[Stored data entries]
════════════════

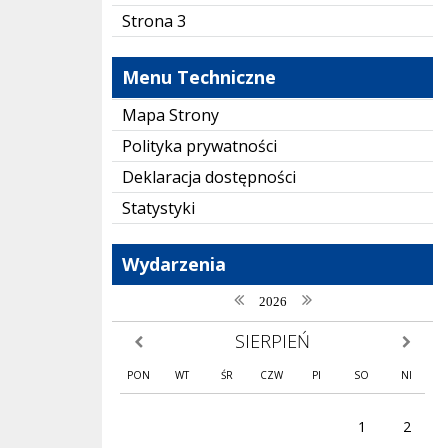
Strona 3
Menu Techniczne
Mapa Strony
Polityka prywatności
Deklaracja dostępności
Statystyki
Wydarzenia
poprzedni rok
następny rok
2026
SIERPIEŃ
poprzedni miesiąc
następny
PON
WT
ŚR
CZW
PI
SO
NI
1
2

════════════════

Work instructions >>
Output every entry above exactly as written, but omit the pictures.

Solution below >>
Strona 3
Menu Techniczne
Mapa Strony
Polityka prywatności
Deklaracja dostępności
Statystyki
Wydarzenia
poprzedni rok
następny rok
2026
SIERPIEŃ
poprzedni miesiąc
następny
PON
WT
ŚR
CZW
PI
SO
NI
1
2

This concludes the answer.